Later that day, she went to an emergency care center and eventually to an orthopedist, according to her attorney, David Heil.

While she was on medical leave, Pavlis said, the city’s insurer paid her medical bills and provided disability checks.

Eichhorn, a 12-year department veteran, would not discuss the suit. Her attorney said those benefits, paid by the city’s workers’ compensation carrier, were not enough. The suit seeks an unspecified amount of money.

Eichhorn, he said, is a victim. Her knee aches, and she will likely develop arthritis.

If the Cosmillos had made their pool baby-proof, police would not have been called to the scene, there would have been no water on the floor, and Eichhorn would not have hurt herself, he said.

“It’s a situation where the Cosmillos have caused these problems, brought them on themselves, then tried to play the victim,” he said.

More…

Doesn’t that just about sum up the wingnut attitude?

Anything bad that happens to you must must be your fault, because otherwise that would mean that bad things happen to good people and life is just random – that would never do. After all, weren’t they gifted their own comfortable lifestyles as a reward for being good people? Of course they’re good, mothing bad’s happened to them, QED.

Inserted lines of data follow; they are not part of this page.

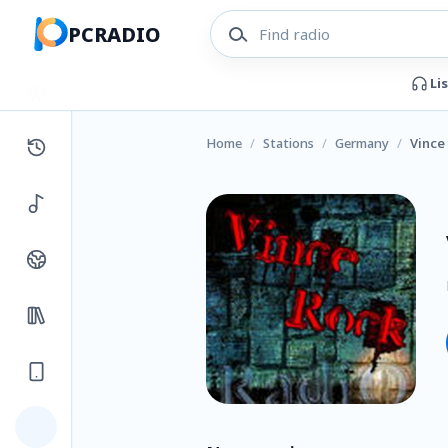
PCRADIO
Li
Home
/
Stations
/
Germany
/
Vince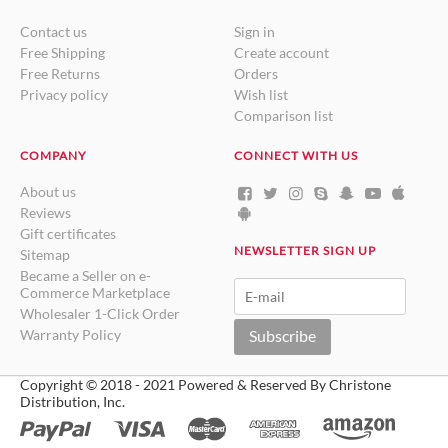
Contact us
Sign in
Free Shipping
Create account
Free Returns
Orders
Privacy policy
Wish list
Comparison list
COMPANY
CONNECT WITH US
About us
Reviews
Gift certificates
NEWSLETTER SIGN UP
Sitemap
Became a Seller on e-
Commerce Marketplace
Wholesaler 1-Click Order
Warranty Policy
Subscribe
Copyright © 2018 - 2021 Powered & Reserved By Christone
Distribution, Inc.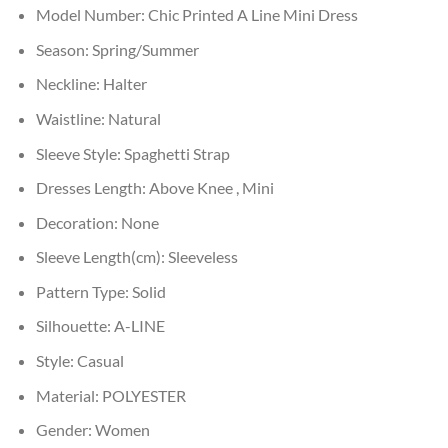
Model Number:
Chic Printed A Line Mini Dress
Season:
Spring/Summer
Neckline:
Halter
Waistline:
Natural
Sleeve Style:
Spaghetti Strap
Dresses Length:
Above Knee , Mini
Decoration:
None
Sleeve Length(cm):
Sleeveless
Pattern Type:
Solid
Silhouette:
A-LINE
Style:
Casual
Material:
POLYESTER
Gender:
Women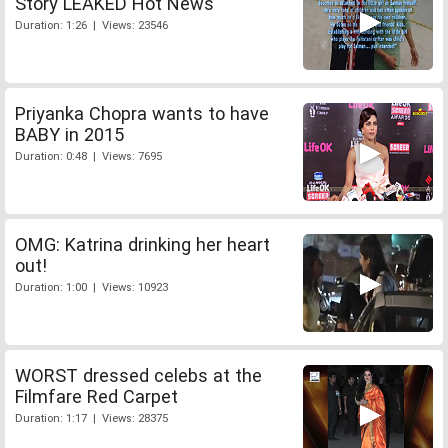
Story LEAKED Hot News
Duration: 1:26 | Views: 23546
Priyanka Chopra wants to have
BABY in 2015
Duration: 0:48 | Views: 7695
OMG: Katrina drinking her heart
out!
Duration: 1:00 | Views: 10923
WORST dressed celebs at the
Filmfare Red Carpet
Duration: 1:17 | Views: 28375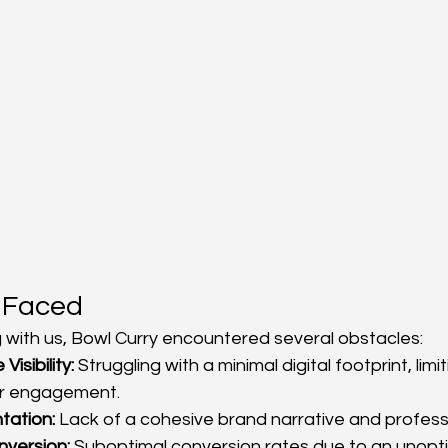
 Faced
 with us, Bowl Curry encountered several obstacles:
Visibility:
 Struggling with a minimal digital footprint, lim
r engagement.
tation:
 Lack of a cohesive brand narrative and profess
version:
 Suboptimal conversion rates due to an unopti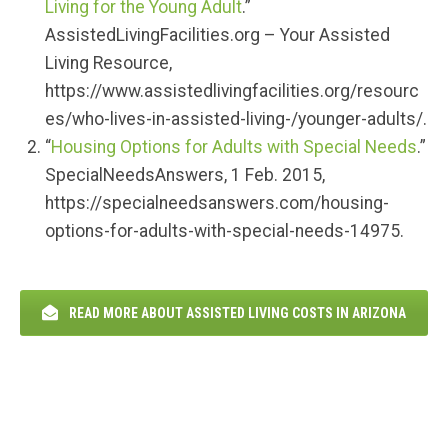
Living for the Young Adult
.”
AssistedLivingFacilities.org – Your Assisted
Living Resource,
https://www.assistedlivingfacilities.org/resourc
es/who-lives-in-assisted-living-/younger-adults/.
“
Housing Options for Adults with Special Needs
.”
SpecialNeedsAnswers, 1 Feb. 2015,
https://specialneedsanswers.com/housing-
options-for-adults-with-special-needs-14975.
READ MORE ABOUT ASSISTED LIVING COSTS IN ARIZONA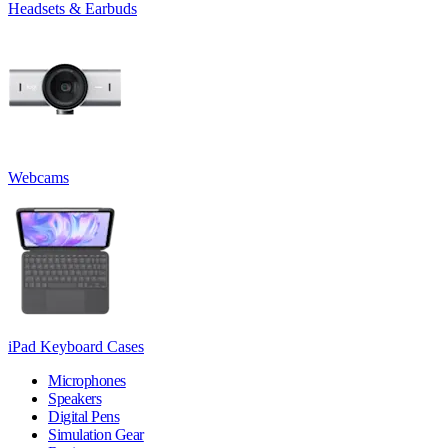
Headsets & Earbuds
Webcams
iPad Keyboard Cases
Microphones
Speakers
Digital Pens
Simulation Gear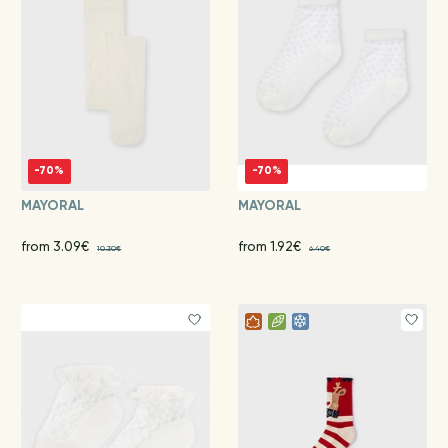
-70%
-70%
MAYORAL
MAYORAL
from 3.09€
from 1.92€
10.30€
6.40€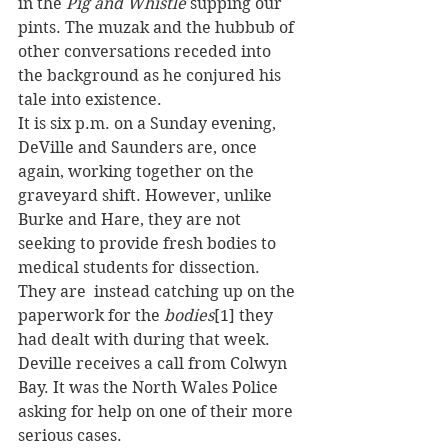
in the 
Pig and Whistle
 supping our 
pints. The muzak and the hubbub of 
other conversations receded into 
the background as he conjured his 
tale into existence.
It is six p.m. on a Sunday evening, 
DeVille and Saunders are, once 
again, working together on the 
graveyard shift. However, unlike 
Burke and Hare, they are not 
seeking to provide fresh bodies to 
medical students for dissection. 
They are  instead catching up on the 
paperwork for the 
bodies
[1] they 
had dealt with during that week.
Deville receives a call from Colwyn 
Bay. It was the North Wales Police 
asking for help on one of their more 
serious cases.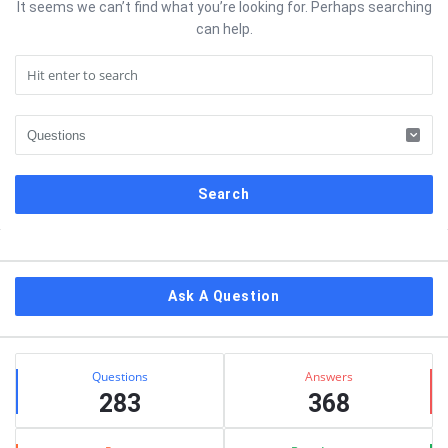
It seems we can’t find what you’re looking for. Perhaps searching
can help.
Sidebar
Ask A Question
Stats
Questions
Answers
283
368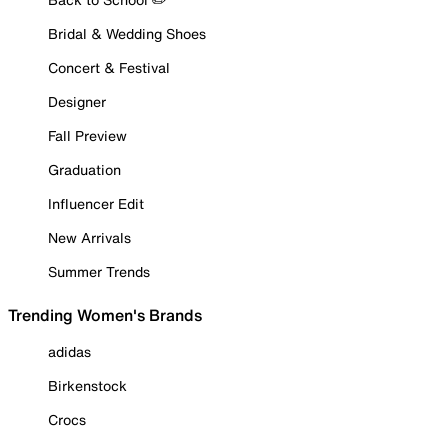
Bridal & Wedding Shoes
Concert & Festival
Designer
Fall Preview
Graduation
Influencer Edit
New Arrivals
Summer Trends
Trending Women's Brands
adidas
Birkenstock
Crocs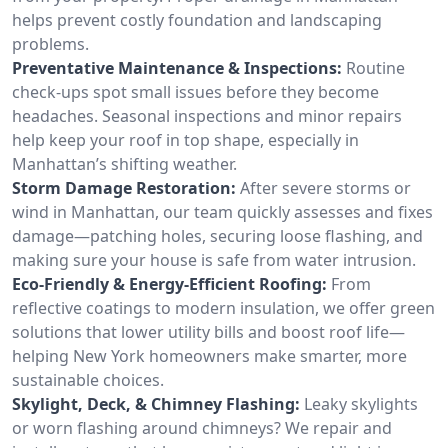
helps prevent costly foundation and landscaping
problems.
Preventative Maintenance & Inspections:
Routine
check-ups spot small issues before they become
headaches. Seasonal inspections and minor repairs
help keep your roof in top shape, especially in
Manhattan’s shifting weather.
Storm Damage Restoration:
After severe storms or
wind in Manhattan, our team quickly assesses and fixes
damage—patching holes, securing loose flashing, and
making sure your house is safe from water intrusion.
Eco-Friendly & Energy-Efficient Roofing:
From
reflective coatings to modern insulation, we offer green
solutions that lower utility bills and boost roof life—
helping New York homeowners make smarter, more
sustainable choices.
Skylight, Deck, & Chimney Flashing:
Leaky skylights
or worn flashing around chimneys? We repair and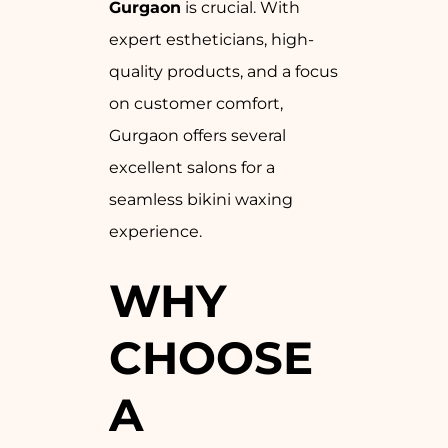
Gurgaon
is crucial. With
expert estheticians, high-
quality products, and a focus
on customer comfort,
Gurgaon offers several
excellent salons for a
seamless bikini waxing
experience.
WHY
CHOOSE
A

The alternative, that really it’s all just blind chance, not a matter of just deserts and that they’re no better or worse than the rest of us and not exceptional at all is unthinkable.

To admit otherwise is to accept that their God, be it supernatural or the invisble hand of the free market, doesn’t exist. There they stand, they can do no other: the thought that they are not special and beloved, but just ordinary schmucks who got lucky, is just too much for their little heads to cope with.